## TASK TO CARRY OUT
Among the entries that follow, find the lines containing the string "Multiple" and copy them.

####################

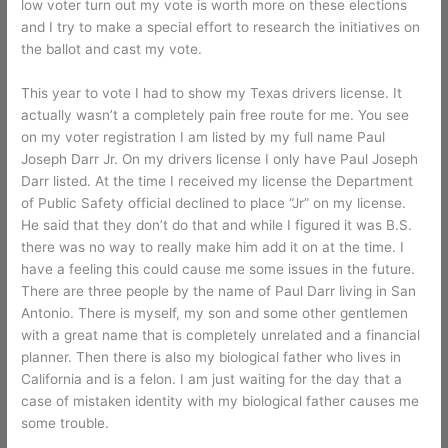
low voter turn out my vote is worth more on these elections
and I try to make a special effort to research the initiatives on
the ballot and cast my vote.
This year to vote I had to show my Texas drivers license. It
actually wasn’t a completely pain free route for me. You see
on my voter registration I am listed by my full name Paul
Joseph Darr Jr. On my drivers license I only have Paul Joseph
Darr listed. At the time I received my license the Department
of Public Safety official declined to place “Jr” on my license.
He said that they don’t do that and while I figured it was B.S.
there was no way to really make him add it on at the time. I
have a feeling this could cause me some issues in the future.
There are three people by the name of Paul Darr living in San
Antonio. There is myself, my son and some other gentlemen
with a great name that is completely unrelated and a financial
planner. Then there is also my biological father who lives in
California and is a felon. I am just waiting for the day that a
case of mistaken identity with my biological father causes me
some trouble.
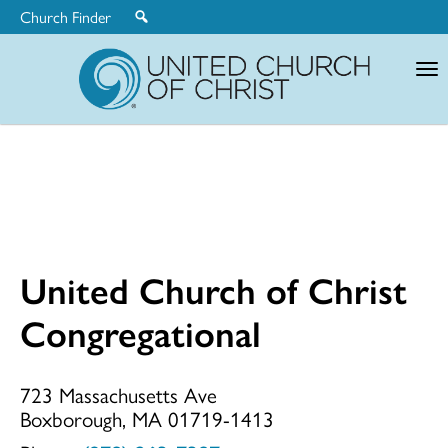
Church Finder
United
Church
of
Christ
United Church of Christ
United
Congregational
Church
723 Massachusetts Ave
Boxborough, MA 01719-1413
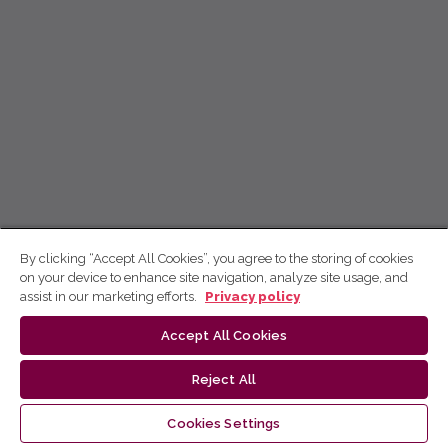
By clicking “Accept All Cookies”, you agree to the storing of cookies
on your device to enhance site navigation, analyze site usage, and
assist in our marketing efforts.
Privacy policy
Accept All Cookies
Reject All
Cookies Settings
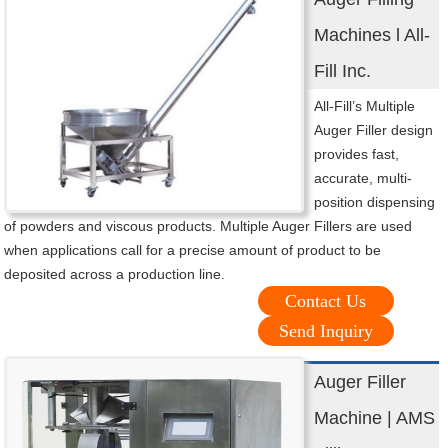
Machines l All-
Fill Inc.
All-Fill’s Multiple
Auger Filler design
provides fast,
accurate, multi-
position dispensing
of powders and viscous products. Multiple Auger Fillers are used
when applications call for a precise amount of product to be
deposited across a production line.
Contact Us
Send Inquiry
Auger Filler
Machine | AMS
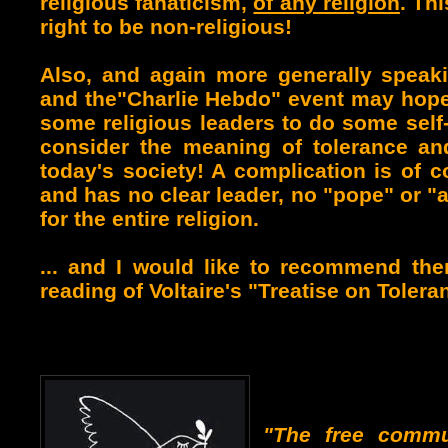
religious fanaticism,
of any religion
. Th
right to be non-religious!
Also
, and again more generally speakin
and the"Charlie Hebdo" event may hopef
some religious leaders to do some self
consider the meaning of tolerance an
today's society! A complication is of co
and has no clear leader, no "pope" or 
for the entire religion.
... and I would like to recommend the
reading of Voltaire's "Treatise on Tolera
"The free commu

####################

## EXERCISE RESULT
All-Fill’s Multiple
of powders and viscous products. Multiple Auger Fillers are used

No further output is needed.